Your answer must be an exact copy of the entries below, with every picture removed.

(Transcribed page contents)
_____

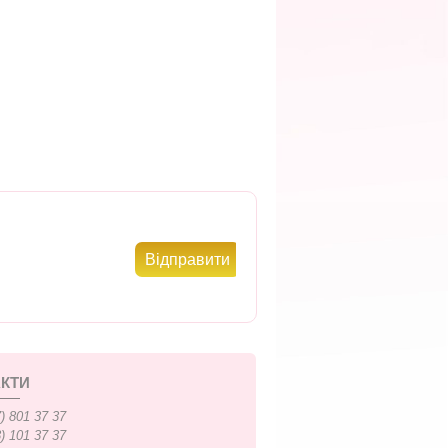
КТИ
) 801 37 37
) 101 37 37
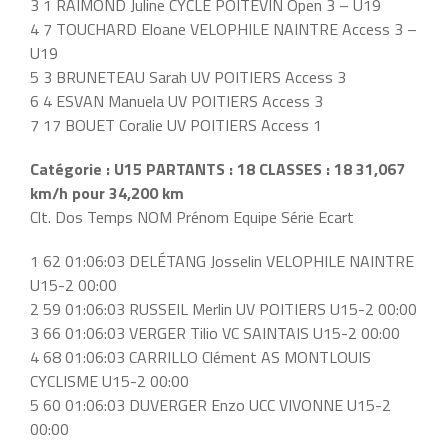
3 1 RAIMOND Juline CYCLE POITEVIN Open 3 – U19
4 7 TOUCHARD Eloane VELOPHILE NAINTRE Access 3 –
U19
5 3 BRUNETEAU Sarah UV POITIERS Access 3
6 4 ESVAN Manuela UV POITIERS Access 3
7 17 BOUET Coralie UV POITIERS Access 1
Catégorie : U15 PARTANTS : 18 CLASSES : 18 31,067
km/h pour 34,200 km
Clt. Dos Temps NOM Prénom Equipe Série Ecart
1 62 01:06:03 DELÉTANG Josselin VELOPHILE NAINTRE
U15-2 00:00
2 59 01:06:03 RUSSEIL Merlin UV POITIERS U15-2 00:00
3 66 01:06:03 VERGER Tilio VC SAINTAIS U15-2 00:00
4 68 01:06:03 CARRILLO Clément AS MONTLOUIS
CYCLISME U15-2 00:00
5 60 01:06:03 DUVERGER Enzo UCC VIVONNE U15-2
00:00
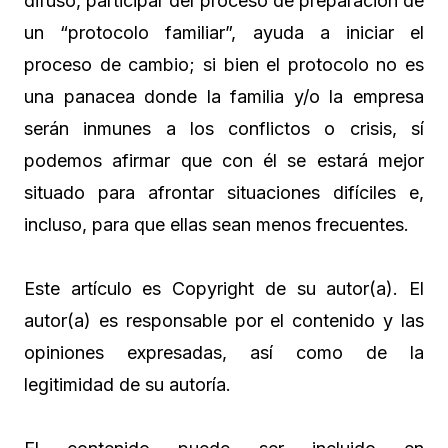
difuso, participar del proceso de preparación de
un “protocolo familiar”, ayuda a iniciar el
proceso de cambio; si bien el protocolo no es
una panacea donde la familia y/o la empresa
serán inmunes a los conflictos o crisis, sí
podemos afirmar que con él se estará mejor
situado para afrontar situaciones difíciles e,
incluso, para que ellas sean menos frecuentes.
Este artículo es Copyright de su autor(a). El
autor(a) es responsable por el contenido y las
opiniones expresadas, así como de la
legitimidad de su autoría.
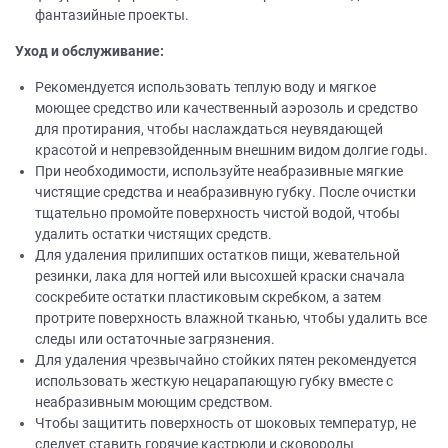
фантазийные проекты.
Уход и обслуживание:
Рекомендуется использовать теплую воду и мягкое
моющее средство или качественный аэрозоль и средство
для протирания, чтобы наслаждаться неувядающей
красотой и непревзойденным внешним видом долгие годы.
При необходимости, используйте неабразивные мягкие
чистящие средства и неабразивную губку. После очистки
тщательно промойте поверхность чистой водой, чтобы
удалить остатки чистящих средств.
Для удаления прилипших остатков пищи, жевательной
резинки, лака для ногтей или высохшей краски сначала
соскребите остатки пластиковым скребком, а затем
протрите поверхность влажной тканью, чтобы удалить все
следы или остаточные загрязнения.
Для удаления чрезвычайно стойких пятен рекомендуется
использовать жесткую нецарапающую губку вместе с
неабразивным моющим средством.
Чтобы защитить поверхность от шоковых температур, не
следует ставить горячие кастрюли и сковороды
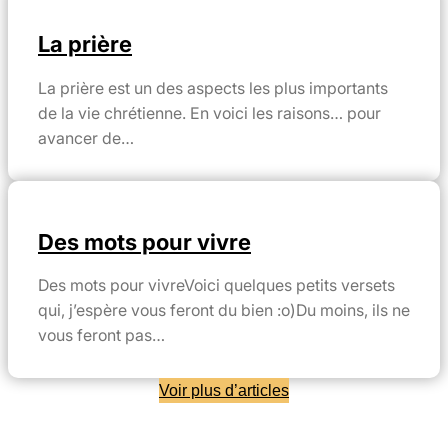
La prière
La prière est un des aspects les plus importants
de la vie chrétienne. En voici les raisons… pour
avancer de…
Des mots pour vivre
Des mots pour vivreVoici quelques petits versets
qui, j’espère vous feront du bien :o)Du moins, ils ne
vous feront pas…
Voir plus d’articles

_____

- TASK OUTPUT
КТИ
) 801 37 37
) 101 37 37
3 1 RAIMOND Juline CYCLE POITEVIN Open 3 – U19
4 7 TOUCHARD Eloane VELOPHILE NAINTRE Access 3 –
U19
5 3 BRUNETEAU Sarah UV POITIERS Access 3
6 4 ESVAN Manuela UV POITIERS Access 3
7 17 BOUET Coralie UV POITIERS Access 1
Catégorie : U15 PARTANTS : 18 CLASSES : 18 31,067
km/h pour 34,200 km
Clt. Dos Temps NOM Prénom Equipe Série Ecart
1 62 01:06:03 DELÉTANG Josselin VELOPHILE NAINTRE
U15-2 00:00
2 59 01:06:03 RUSSEIL Merlin UV POITIERS U15-2 00:00
3 66 01:06:03 VERGER Tilio VC SAINTAIS U15-2 00:00
4 68 01:06:03 CARRILLO Clément AS MONTLOUIS
CYCLISME U15-2 00:00
5 60 01:06:03 DUVERGER Enzo UCC VIVONNE U15-2
00:00
difuso, participar del proceso de preparación de
un “protocolo familiar”, ayuda a iniciar el
proceso de cambio; si bien el protocolo no es
una panacea donde la familia y/o la empresa
serán inmunes a los conflictos o crisis, sí
podemos afirmar que con él se estará mejor
situado para afrontar situaciones difíciles e,
incluso, para que ellas sean menos frecuentes.
Este artículo es Copyright de su autor(a). El
autor(a) es responsable por el contenido y las
opiniones expresadas, así como de la
legitimidad de su autoría.
фантазийные проекты.
Уход и обслуживание:
Рекомендуется использовать теплую воду и мягкое
моющее средство или качественный аэрозоль и средство
для протирания, чтобы наслаждаться неувядающей
красотой и непревзойденным внешним видом долгие годы.
При необходимости, используйте неабразивные мягкие
чистящие средства и неабразивную губку. После очистки
тщательно промойте поверхность чистой водой, чтобы
удалить остатки чистящих средств.
Для удаления прилипших остатков пищи, жевательной
резинки, лака для ногтей или высохшей краски сначала
соскребите остатки пластиковым скребком, а затем
протрите поверхность влажной тканью, чтобы удалить все
следы или остаточные загрязнения.
Для удаления чрезвычайно стойких пятен рекомендуется
использовать жесткую нецарапающую губку вместе с
неабразивным моющим средством.
Чтобы защитить поверхность от шоковых температур, не
следует ставить горячие кастрюли и сковороды
La prière
La prière est un des aspects les plus importants
de la vie chrétienne. En voici les raisons… pour
avancer de…
Des mots pour vivre
Des mots pour vivreVoici quelques petits versets
qui, j’espère vous feront du bien :o)Du moins, ils ne
vous feront pas…
Voir plus d’articles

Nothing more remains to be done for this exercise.